CT scan, small bowel series, abdominal ultrasounds all were normal. The only other abnormal finding, I guess, was that I'm slightly anemic. But he didn't seem to think that was a very big deal as I'm a menstruating kind of gal.

For whatever that's worth, I hope it helps.

By the way, I'm on Entocort 9mg a day and I don't notice ANY side effects. None. The Prednisone freaks me out but the Entocort I have heard mostly very good things about. I believe only about 10% gets absorbed systemically; most of the capsule only makes its way to the gut itself.
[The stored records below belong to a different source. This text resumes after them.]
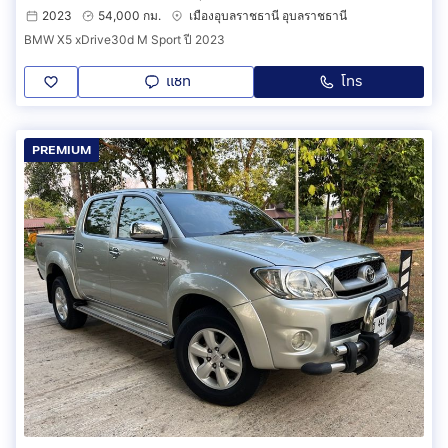
2023
54,000 กม.
เมืองอุบลราชธานี อุบลราชธานี
BMW X5 xDrive30d M Sport ปี 2023
แชท
โทร
PREMIUM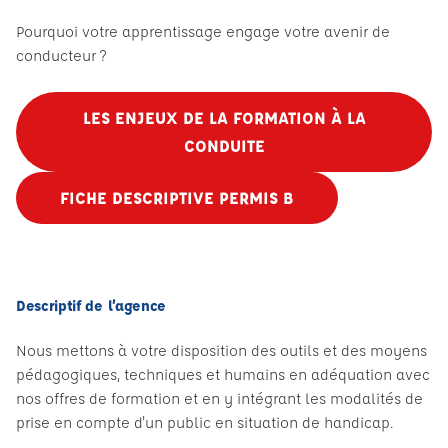
Pourquoi votre apprentissage engage votre avenir de
conducteur ?
LES ENJEUX DE LA FORMATION À LA
CONDUITE
FICHE DESCRIPTIVE PERMIS B
Descriptif de l’agence
Nous mettons à votre disposition des outils et des moyens
pédagogiques, techniques et humains en adéquation avec
nos offres de formation et en y intégrant les modalités de
prise en compte d'un public en situation de handicap.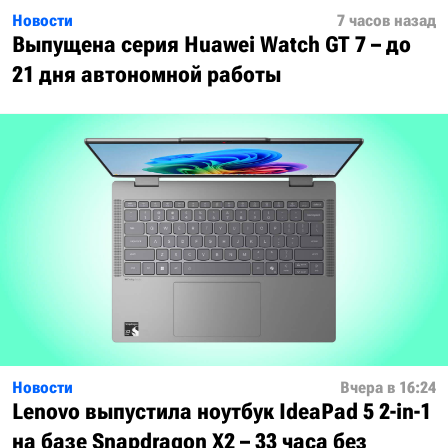
Новости
7 часов назад
Выпущена серия Huawei Watch GT 7 – до
21 дня автономной работы
Новости
Вчера в 16:24
Lenovo выпустила ноутбук IdeaPad 5 2-in-1
на базе Snapdragon X2 – 33 часа без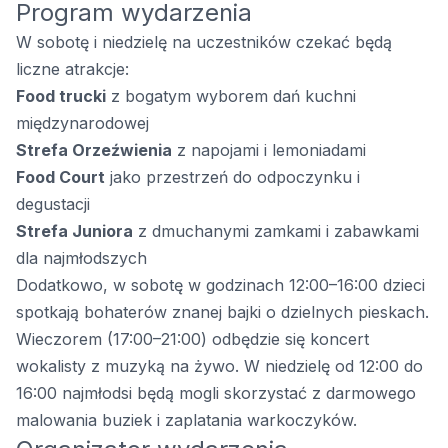
Program wydarzenia
W sobotę i niedzielę na uczestników czekać będą
liczne atrakcje:
Food trucki
z bogatym wyborem dań kuchni
międzynarodowej
Strefa Orzeźwienia
z napojami i lemoniadami
Food Court
jako przestrzeń do odpoczynku i
degustacji
Strefa Juniora
z dmuchanymi zamkami i zabawkami
dla najmłodszych
Dodatkowo, w sobotę w godzinach 12:00–16:00 dzieci
spotkają bohaterów znanej bajki o dzielnych pieskach.
Wieczorem (17:00–21:00) odbędzie się koncert
wokalisty z muzyką na żywo. W niedzielę od 12:00 do
16:00 najmłodsi będą mogli skorzystać z darmowego
malowania buziek i zaplatania warkoczyków.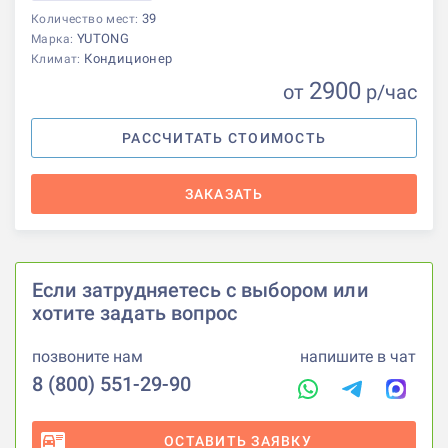
39
Количество мест:
YUTONG
Марка:
Кондиционер
Климат:
2900
от
р
/час
РАССЧИТАТЬ СТОИМОСТЬ
ЗАКАЗАТЬ
Если затрудняетесь с выбором или
хотите задать вопрос
позвоните нам
напишите в чат
8 (800) 551-29-90
ОСТАВИТЬ ЗАЯВКУ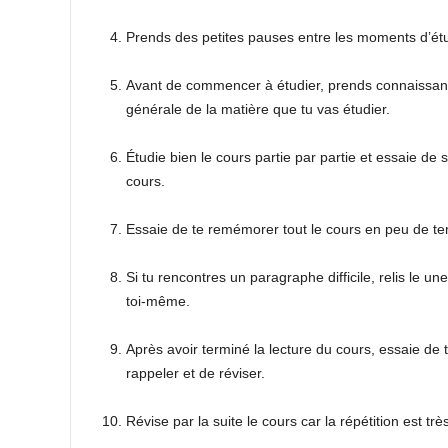
Prends des petites pauses entre les moments d’étu
Avant de commencer à étudier, prends connaissance 
générale de la matière que tu vas étudier.
Étudie bien le cours partie par partie et essaie de
cours.
Essaie de te remémorer tout le cours en peu de t
Si tu rencontres un paragraphe difficile, relis le u
toi-même.
Après avoir terminé la lecture du cours, essaie de t
rappeler et de réviser.
Révise par la suite le cours car la répétition est tr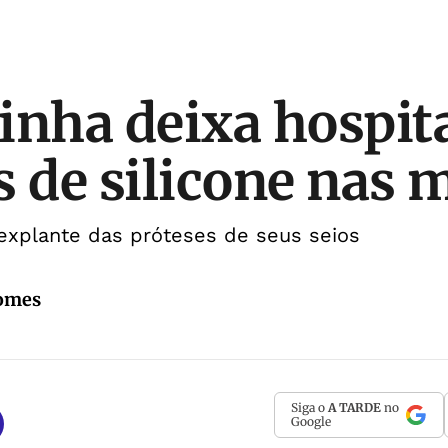
inha deixa hospit
s de silicone nas 
explante das próteses de seus seios
Gomes
Siga o
A TARDE
no
Google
Best of luck to you. I know it's hard for our significant others to understand all this. Hard for us, too.

 

[karlyg]

I too am recently diagnosed, and have had several "mostly clean" colonoscopies that have only shown minor inflammation. X-rays and CT scans show thickening of the bowel walls, and blood/fecal samples show other stuff that has indicated inflammation. So, people get diagnosed in all kinds of different ways - mine took over 3 years to get them to really commit to it.
As for Entocort, I started it a few months ago, and it is pretty much the only thing that has really helped me, and (at least so far) I really haven't experienced any other side effects other than that I absolutely have to take it with food, or else get real bad abdominal pain. As long as I don't take it on an empty stomach, I am good to go with it. And, for me at least, it is SO much better than being on Prednisone (I had lots of the side effects with that one).
Good luck!

 

[Cara Fusinato]

My doctor told me to keep Entocort on hand, even though I don't take it every day. If I start to feel like I am going into a flare or getting discomfort, take it 3 pills a day for 3 days. It pretty much stops any beginnings of anything. I've had to do that maybe 3 times in the past year. Don't be afraid of Entocort. It's quite gut specific and has minimal effects on the whole body.

 

[old hat]

I took Entocort for 12 weeks at first and then another couple of weeks after I found out I couldn't tolerate the Asacol. I didn't notice any side effects at all. It worked like a charm for me.